» Document layout analysis data:

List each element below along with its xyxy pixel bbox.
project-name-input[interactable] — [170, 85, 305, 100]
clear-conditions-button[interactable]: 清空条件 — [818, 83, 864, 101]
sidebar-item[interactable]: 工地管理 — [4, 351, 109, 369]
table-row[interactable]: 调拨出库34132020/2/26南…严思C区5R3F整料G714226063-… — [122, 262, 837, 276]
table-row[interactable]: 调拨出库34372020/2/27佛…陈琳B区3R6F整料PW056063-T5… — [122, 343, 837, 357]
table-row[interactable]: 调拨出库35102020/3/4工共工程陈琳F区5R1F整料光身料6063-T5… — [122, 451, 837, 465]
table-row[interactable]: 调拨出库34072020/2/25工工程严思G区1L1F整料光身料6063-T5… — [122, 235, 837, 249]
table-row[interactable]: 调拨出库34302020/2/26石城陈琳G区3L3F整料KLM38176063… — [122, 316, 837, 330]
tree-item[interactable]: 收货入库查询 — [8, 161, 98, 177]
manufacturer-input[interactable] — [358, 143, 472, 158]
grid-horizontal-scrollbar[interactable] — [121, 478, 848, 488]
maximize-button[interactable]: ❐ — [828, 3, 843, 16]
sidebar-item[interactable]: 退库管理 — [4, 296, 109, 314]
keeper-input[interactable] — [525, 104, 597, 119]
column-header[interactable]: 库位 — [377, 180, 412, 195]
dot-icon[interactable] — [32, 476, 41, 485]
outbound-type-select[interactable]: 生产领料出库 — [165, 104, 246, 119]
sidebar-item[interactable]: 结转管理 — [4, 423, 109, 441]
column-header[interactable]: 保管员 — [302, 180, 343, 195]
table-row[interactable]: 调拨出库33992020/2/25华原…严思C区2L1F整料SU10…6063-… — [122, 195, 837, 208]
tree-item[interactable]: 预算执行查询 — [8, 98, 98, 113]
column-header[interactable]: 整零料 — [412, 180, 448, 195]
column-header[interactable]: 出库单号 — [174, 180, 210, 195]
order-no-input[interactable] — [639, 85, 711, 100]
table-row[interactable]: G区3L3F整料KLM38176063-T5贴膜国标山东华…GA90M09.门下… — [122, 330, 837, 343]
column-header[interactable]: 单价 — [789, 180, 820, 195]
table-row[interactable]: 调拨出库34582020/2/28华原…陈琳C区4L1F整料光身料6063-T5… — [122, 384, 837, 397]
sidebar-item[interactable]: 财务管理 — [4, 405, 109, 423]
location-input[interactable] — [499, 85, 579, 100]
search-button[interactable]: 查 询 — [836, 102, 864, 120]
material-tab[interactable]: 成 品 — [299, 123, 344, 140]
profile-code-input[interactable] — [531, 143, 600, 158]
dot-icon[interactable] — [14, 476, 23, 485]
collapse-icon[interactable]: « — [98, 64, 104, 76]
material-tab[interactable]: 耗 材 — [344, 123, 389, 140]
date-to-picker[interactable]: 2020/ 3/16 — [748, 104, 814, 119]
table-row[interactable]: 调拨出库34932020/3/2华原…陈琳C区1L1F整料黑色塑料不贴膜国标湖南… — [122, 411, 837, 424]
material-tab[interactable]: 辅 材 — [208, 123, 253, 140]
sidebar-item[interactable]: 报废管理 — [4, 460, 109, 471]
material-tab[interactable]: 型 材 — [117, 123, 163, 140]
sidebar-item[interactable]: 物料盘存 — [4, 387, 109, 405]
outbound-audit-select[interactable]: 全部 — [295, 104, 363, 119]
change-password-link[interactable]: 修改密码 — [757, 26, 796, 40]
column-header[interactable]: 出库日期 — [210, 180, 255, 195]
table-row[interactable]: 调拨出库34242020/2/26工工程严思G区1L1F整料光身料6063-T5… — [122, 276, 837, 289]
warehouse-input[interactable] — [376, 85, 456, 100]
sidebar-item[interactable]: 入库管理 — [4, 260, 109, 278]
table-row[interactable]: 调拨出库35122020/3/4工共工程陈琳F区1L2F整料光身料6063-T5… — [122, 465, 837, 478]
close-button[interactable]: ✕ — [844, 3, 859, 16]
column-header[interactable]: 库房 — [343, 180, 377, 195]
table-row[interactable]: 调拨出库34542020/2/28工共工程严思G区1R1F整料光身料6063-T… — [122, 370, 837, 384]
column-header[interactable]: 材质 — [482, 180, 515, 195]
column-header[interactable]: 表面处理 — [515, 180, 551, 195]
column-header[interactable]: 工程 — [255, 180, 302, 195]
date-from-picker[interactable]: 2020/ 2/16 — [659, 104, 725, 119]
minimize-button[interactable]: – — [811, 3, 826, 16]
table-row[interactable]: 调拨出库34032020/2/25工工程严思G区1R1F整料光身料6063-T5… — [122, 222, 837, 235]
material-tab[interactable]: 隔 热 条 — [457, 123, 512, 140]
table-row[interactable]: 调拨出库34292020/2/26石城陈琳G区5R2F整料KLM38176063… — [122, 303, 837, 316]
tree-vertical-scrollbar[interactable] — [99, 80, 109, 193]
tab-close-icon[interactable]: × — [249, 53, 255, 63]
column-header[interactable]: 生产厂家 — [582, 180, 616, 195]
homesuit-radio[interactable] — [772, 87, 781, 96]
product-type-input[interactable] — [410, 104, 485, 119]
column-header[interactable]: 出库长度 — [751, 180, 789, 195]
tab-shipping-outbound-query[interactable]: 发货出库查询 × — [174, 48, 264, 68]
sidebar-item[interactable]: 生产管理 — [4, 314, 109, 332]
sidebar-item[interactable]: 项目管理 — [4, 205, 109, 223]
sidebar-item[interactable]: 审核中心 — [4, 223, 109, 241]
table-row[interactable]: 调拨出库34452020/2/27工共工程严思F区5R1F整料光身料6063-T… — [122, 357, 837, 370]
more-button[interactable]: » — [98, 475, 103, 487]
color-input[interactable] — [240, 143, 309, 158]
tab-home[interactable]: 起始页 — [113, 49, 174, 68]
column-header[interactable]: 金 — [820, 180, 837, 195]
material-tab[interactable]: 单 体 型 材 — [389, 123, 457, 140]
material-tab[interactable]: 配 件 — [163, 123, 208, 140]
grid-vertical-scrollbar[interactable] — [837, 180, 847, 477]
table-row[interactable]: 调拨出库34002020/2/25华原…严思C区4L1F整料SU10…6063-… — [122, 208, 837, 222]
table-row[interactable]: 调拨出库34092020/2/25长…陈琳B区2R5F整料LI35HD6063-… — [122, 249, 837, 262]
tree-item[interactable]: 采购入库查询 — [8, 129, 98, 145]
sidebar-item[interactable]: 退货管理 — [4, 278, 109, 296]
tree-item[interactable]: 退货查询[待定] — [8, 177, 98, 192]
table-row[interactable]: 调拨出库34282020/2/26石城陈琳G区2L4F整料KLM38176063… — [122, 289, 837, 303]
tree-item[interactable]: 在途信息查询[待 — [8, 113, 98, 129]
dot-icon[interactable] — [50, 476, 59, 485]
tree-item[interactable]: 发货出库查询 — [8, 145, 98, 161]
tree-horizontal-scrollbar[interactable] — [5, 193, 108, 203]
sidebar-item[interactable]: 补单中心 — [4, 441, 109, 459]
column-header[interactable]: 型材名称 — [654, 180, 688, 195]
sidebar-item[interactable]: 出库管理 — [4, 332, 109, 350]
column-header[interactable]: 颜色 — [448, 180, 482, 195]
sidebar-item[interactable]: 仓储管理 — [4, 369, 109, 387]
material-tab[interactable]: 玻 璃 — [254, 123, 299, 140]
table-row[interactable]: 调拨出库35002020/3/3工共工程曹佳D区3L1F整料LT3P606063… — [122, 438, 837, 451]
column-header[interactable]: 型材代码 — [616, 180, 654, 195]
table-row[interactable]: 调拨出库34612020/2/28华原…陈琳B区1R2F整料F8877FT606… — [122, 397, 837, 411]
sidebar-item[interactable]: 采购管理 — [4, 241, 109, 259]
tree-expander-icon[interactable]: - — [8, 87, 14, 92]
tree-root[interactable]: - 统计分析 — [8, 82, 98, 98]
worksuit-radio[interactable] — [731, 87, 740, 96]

» TASK DETAILS:
Only the lines that hold the word "radio" are wanted; each should be pulled from the records.

» RESPONSE FOR THIS EXERCISE:
homesuit-radio[interactable] — [772, 87, 781, 96]
worksuit-radio[interactable] — [731, 87, 740, 96]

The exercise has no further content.